### Provided information
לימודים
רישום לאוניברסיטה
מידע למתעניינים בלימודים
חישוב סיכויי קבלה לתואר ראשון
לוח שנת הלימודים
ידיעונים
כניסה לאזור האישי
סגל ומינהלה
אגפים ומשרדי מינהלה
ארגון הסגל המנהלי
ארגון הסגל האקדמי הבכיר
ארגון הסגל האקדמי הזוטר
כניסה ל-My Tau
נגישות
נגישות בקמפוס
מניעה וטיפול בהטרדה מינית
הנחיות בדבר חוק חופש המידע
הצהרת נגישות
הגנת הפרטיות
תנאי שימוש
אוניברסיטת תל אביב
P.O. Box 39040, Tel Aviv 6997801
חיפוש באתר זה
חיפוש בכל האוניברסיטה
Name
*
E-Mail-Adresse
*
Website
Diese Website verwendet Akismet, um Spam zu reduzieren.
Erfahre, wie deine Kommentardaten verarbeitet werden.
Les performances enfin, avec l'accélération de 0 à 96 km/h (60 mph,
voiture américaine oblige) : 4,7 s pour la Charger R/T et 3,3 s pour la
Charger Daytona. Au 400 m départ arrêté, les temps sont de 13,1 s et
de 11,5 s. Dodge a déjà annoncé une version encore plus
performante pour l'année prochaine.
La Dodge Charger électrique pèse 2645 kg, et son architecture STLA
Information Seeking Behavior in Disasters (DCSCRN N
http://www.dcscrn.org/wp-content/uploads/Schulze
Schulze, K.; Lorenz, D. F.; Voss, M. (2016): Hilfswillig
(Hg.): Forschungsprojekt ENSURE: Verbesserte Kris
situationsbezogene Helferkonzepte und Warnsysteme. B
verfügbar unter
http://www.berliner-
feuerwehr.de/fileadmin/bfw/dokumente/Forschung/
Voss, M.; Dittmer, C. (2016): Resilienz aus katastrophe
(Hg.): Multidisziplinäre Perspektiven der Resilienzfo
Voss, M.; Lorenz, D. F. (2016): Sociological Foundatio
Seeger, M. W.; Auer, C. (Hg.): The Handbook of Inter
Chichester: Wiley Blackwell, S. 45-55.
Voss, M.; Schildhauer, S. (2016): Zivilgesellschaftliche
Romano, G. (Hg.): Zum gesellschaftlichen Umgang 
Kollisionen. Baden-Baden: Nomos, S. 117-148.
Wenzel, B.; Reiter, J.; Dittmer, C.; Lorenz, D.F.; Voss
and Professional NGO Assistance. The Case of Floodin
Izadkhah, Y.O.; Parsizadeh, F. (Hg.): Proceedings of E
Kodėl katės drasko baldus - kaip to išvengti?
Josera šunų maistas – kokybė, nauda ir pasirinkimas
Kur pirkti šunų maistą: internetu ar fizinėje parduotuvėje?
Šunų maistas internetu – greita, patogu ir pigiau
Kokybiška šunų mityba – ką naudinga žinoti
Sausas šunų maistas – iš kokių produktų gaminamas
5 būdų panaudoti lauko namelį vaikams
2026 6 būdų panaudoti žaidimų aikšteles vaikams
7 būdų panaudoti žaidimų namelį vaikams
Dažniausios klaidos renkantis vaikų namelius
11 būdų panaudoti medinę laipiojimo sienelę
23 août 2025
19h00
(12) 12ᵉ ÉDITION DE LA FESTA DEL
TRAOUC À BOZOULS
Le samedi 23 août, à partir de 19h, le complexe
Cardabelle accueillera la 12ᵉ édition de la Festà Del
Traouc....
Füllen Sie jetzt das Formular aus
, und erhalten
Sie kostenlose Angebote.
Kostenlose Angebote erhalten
######
### Provided information
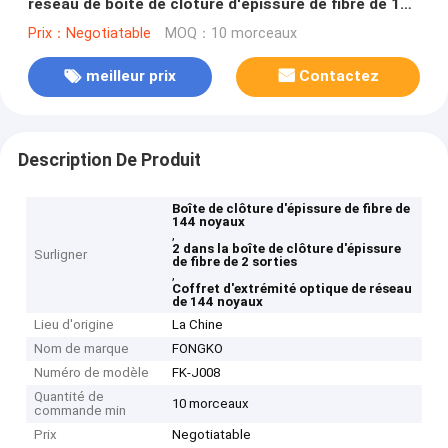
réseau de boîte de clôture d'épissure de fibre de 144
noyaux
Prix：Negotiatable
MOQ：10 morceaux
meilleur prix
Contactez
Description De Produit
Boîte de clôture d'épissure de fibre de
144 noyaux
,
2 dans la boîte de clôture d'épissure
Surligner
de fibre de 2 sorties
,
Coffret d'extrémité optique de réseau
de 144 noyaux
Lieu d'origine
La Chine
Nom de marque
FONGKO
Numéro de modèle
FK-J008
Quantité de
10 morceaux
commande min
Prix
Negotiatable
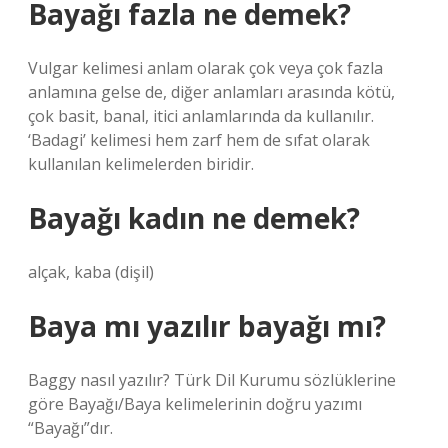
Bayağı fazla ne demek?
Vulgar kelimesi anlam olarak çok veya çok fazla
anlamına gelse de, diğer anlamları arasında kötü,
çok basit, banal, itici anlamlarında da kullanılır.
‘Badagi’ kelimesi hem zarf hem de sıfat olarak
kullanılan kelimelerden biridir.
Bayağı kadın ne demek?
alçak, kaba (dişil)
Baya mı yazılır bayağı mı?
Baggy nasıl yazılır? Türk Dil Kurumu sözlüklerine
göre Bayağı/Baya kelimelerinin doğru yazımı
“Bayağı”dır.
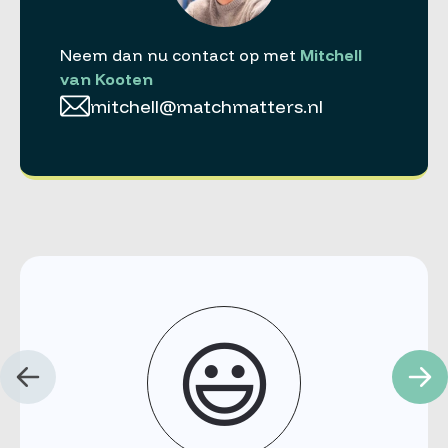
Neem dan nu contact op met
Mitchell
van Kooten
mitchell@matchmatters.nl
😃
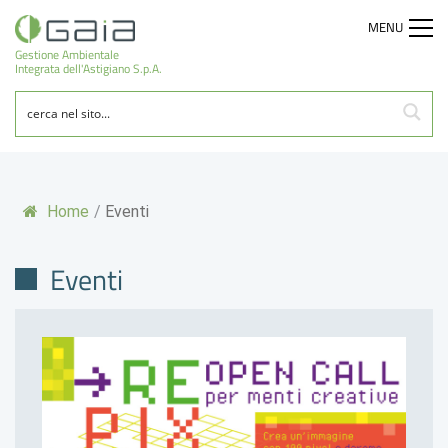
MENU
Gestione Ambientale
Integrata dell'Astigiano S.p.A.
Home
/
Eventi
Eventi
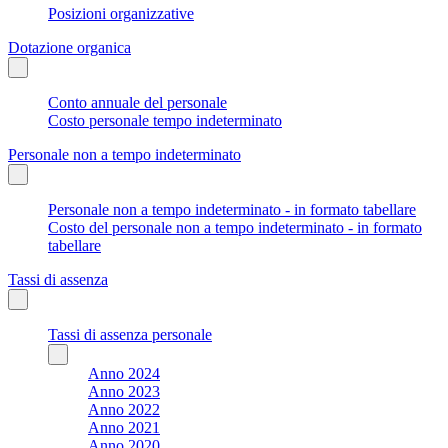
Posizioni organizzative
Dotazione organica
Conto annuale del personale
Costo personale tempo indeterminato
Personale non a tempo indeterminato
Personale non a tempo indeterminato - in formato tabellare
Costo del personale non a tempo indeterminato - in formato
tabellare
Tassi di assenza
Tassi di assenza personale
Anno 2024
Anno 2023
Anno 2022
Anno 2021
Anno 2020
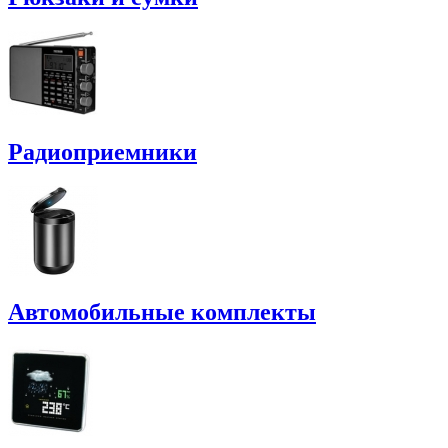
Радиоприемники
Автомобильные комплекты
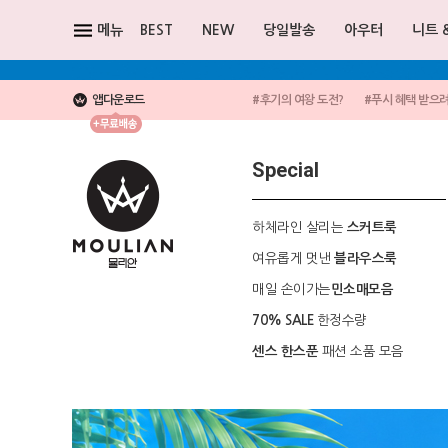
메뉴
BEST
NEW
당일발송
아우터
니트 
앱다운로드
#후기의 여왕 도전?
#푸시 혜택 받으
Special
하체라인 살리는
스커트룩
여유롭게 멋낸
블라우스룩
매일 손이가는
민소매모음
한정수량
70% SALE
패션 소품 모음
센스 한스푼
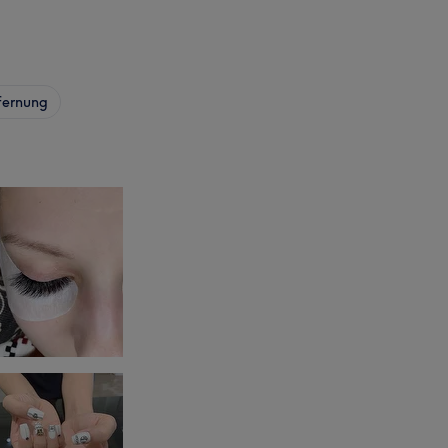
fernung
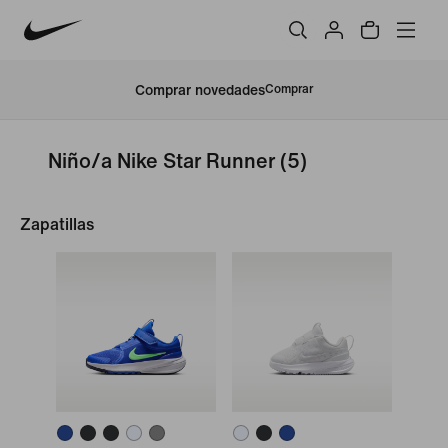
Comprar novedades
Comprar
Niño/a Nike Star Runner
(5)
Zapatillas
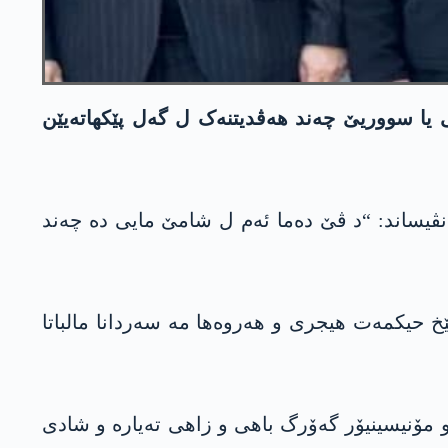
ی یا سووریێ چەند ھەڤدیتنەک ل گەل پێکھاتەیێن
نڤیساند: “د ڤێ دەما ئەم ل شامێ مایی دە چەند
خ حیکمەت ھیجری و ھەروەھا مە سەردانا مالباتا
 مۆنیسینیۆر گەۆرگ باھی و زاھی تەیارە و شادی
######
Task goal:
Exact copy, pictures excluded: every line above from the one containing "meilleur prix" to the one containing "Gestione Ambientale", inclusive, and nothing more.

Solved problem:
meilleur prix
Contactez
Description De Produit
Boîte de clôture d'épissure de fibre de
144 noyaux
,
2 dans la boîte de clôture d'épissure
Surligner
de fibre de 2 sorties
,
Coffret d'extrémité optique de réseau
de 144 noyaux
Lieu d'origine
La Chine
Nom de marque
FONGKO
Numéro de modèle
FK-J008
Quantité de
10 morceaux
commande min
Prix
Negotiatable
Bayağı fazla ne demek?
Vulgar kelimesi anlam olarak çok veya çok fazla
anlamına gelse de, diğer anlamları arasında kötü,
çok basit, banal, itici anlamlarında da kullanılır.
‘Badagi’ kelimesi hem zarf hem de sıfat olarak
kullanılan kelimelerden biridir.
Bayağı kadın ne demek?
alçak, kaba (dişil)
Baya mı yazılır bayağı mı?
Baggy nasıl yazılır? Türk Dil Kurumu sözlüklerine
göre Bayağı/Baya kelimelerinin doğru yazımı
“Bayağı”dır.
Neem dan nu contact op met
Mitchell
van Kooten
mitchell@matchmatters.nl
😃
MENU
Gestione Ambientale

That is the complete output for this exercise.